Oscar s’exécuta et ils se mirent finalement en marche, empruntant la tranchée frayée par Surcouf lors de sa cueillette matinale. Ils parvinrent rapidement à une piste de terre parallèle à la route principale, qui coupait l’île de part en part. Ils prirent vers l’Est en direction de Port-au-Prince. Ils formaient un étrange équipage : Surcouf en tête, avec son tricorne en cuir de chèvre sur la tête, son uniforme bleu roi aux broderies dorées et son pantalon qui descendait jusque dans ses bottes de cuir. Il avait la main gauche posée sur le pommeau de son sabre qui pendait à sa ceinture et cliquetait à chacun de ses pas. A son côté, Oscar lui arrivait à peine au-dessus du nombril, et Cebus était confortablement installé sur l’épaule du garçon lorsqu’il ne bondissait pas d’arbre en arbre sur le bord du chemin.

— Alors, comme ça, tu as un précepteur, dit Surcouf, pour relancer la conversation. Mais comment es-tu arrivé sur l’île, et où sont tes parents ?

— Je suis arrivé quand j’étais tout petit. Je n’ai presque pas de souvenir de mon enfance, sinon celui d’une maison gigantesque au milieu des bois. Mon père, je ne l’ai jamais connu, et de ma mère, je n’ai pour mémoire que ses longs cheveux châtains et le souvenir de sa voix… sa voix si mélodieuse qui me chantait des chansons douces quand j’étais petit et qui arrivait à me calmer, quand venait l’orage.

Il marqua une pause, son regard s’embua de larmes à l’évocation de ce souvenir.

— Un soir d’orage, justement, un homme est venu frapper à la porte de la maison, et les domestiques de ma mère ont ouvert. Il a discuté de longues minutes avec ma mère. Je l’ai entendue crier et pleurer, puis au bout d’un moment, elle est venue me chercher dans ma chambre. Je me souviens encore des larmes sur son visage. Elle m’a serré dans ses bras et m’a demandé de suivre l’homme encapuchonné. J’ai beaucoup pleuré, ne comprenant pas pourquoi il venait ainsi m’arracher à ma mère, et mes cris se sont mêlés à la pluie et l’orage. Un dernier éclair a illuminé le visage de ma mère, avant que les ténèbres ne l’engloutissent. Je n’ai pas mangé pendant quatre jours, alors que l’homme m’emmenait de calèche en coche, et de coche en calèche passant par plusieurs villes avant de rejoindre notre destination finale, un immense port bruyant où les voiliers, plus grand les uns que les autres, s’alignaient à l’infini sur des kilomètres de quais. Là, mes souvenirs sont troubles, et je crois que nous avons dormi dans une auberge du port. Le lendemain, l’homme me faisait embarquer sur un navire marchand en direction des îles, me donnant pour seuls souvenirs ce petit poignard et ce pendentif.

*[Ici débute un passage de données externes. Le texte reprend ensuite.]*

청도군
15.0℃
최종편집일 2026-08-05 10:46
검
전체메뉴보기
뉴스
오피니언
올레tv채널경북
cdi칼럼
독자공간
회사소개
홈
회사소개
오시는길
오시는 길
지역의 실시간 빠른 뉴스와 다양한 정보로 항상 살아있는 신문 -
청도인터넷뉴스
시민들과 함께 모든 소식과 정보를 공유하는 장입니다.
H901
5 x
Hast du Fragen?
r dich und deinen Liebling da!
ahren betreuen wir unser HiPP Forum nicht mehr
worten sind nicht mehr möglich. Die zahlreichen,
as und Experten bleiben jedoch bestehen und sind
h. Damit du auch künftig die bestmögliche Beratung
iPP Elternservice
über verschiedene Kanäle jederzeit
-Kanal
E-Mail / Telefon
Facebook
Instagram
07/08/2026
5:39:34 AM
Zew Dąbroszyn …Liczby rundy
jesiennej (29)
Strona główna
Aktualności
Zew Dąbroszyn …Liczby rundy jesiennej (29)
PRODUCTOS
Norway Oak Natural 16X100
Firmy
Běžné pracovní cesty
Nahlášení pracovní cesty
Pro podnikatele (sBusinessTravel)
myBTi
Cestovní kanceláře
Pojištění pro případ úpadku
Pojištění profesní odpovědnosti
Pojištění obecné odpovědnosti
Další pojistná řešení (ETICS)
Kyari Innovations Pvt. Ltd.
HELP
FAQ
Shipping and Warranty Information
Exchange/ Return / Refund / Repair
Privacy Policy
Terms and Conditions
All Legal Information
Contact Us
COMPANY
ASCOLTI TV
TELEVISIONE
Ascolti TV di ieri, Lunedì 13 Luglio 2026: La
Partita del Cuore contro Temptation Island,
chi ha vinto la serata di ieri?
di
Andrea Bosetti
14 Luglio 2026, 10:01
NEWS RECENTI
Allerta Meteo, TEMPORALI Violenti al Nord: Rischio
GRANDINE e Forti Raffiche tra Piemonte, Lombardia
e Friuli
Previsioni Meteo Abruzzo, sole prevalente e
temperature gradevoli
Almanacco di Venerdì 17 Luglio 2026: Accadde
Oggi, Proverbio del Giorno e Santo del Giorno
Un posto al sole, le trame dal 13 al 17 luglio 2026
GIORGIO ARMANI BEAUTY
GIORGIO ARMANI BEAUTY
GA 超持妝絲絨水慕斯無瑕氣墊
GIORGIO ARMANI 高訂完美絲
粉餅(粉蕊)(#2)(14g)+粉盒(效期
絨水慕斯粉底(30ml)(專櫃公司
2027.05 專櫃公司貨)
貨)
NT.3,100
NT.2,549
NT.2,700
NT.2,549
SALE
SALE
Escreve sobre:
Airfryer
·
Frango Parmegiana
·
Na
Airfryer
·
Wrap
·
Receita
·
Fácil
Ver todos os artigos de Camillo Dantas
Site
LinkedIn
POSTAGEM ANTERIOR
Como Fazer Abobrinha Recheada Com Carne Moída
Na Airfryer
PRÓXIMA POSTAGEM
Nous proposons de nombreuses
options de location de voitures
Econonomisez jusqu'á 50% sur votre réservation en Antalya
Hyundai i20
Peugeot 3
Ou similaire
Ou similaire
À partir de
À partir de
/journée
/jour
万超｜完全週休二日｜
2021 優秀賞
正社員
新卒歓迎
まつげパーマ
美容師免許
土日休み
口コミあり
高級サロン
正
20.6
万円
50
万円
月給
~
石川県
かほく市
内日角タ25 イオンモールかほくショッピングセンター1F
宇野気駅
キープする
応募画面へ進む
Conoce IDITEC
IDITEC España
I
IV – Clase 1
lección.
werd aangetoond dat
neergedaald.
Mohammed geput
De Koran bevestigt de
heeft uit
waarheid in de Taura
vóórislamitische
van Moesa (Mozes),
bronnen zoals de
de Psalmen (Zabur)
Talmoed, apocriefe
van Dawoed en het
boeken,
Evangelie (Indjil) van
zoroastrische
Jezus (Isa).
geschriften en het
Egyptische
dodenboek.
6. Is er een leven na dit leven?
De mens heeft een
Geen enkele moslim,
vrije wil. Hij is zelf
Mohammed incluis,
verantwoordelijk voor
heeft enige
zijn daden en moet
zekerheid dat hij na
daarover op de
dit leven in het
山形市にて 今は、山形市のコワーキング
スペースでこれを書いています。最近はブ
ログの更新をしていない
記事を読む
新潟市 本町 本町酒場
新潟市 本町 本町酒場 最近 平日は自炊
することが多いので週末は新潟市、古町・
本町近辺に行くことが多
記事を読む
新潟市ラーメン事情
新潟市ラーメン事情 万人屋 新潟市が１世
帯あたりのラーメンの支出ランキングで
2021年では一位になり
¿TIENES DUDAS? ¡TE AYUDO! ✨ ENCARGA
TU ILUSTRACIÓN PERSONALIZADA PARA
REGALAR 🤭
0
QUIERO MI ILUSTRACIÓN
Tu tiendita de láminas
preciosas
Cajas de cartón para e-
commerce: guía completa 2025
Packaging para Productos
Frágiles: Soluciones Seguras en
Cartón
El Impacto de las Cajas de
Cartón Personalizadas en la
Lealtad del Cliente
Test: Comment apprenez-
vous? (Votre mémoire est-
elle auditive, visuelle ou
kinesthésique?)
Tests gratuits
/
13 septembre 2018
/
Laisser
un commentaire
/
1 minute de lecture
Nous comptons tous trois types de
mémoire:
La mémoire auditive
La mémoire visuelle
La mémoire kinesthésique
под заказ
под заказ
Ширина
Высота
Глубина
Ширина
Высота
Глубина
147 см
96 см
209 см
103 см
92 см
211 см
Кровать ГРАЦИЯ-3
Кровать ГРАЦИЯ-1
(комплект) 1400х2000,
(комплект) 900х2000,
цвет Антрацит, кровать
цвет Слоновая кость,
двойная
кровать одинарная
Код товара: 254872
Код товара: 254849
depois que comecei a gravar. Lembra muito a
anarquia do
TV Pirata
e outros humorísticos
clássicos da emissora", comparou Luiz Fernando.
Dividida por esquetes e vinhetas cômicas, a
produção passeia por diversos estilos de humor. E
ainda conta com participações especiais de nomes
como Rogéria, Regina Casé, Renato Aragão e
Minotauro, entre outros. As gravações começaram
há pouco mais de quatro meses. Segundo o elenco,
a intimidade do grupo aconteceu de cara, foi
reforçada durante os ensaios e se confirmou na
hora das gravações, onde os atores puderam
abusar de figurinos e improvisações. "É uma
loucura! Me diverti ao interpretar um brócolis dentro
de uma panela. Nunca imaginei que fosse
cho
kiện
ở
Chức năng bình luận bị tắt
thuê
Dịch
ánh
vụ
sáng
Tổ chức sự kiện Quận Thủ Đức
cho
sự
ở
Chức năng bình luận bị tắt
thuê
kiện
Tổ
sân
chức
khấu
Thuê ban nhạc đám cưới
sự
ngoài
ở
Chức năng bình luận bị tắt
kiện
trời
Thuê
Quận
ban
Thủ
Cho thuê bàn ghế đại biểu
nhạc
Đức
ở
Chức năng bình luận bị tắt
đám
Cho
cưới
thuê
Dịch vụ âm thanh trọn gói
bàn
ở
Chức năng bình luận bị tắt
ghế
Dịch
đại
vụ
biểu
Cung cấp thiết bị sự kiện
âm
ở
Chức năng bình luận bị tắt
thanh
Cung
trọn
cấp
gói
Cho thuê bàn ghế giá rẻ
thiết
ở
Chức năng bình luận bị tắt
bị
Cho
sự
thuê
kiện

Oscar essuya la larme qui perlait au coin de son œil. Il amena ses cheveux sous lui et plongea ses prunelles océan dans le regard compatissant du corsaire. Cet échange silencieux dura quelques secondes. Un lien invisible s’était formé entre eux. Reprenant ses esprits, l’enfant sortit de sous sa chemise un pendentif en forme de gouvernail en bois qu’il portait autour du cou grâce à une corde en lin finement tressée.

— Trois semaines plus tard, j’étais à Port-au-Prince, et mon précepteur m’attendait sur le quai. J’ai vécu avec lui depuis, et il a toujours agi comme un père avec moi.

Surcouf resta de longues minutes pensif avant de reprendre la conversation.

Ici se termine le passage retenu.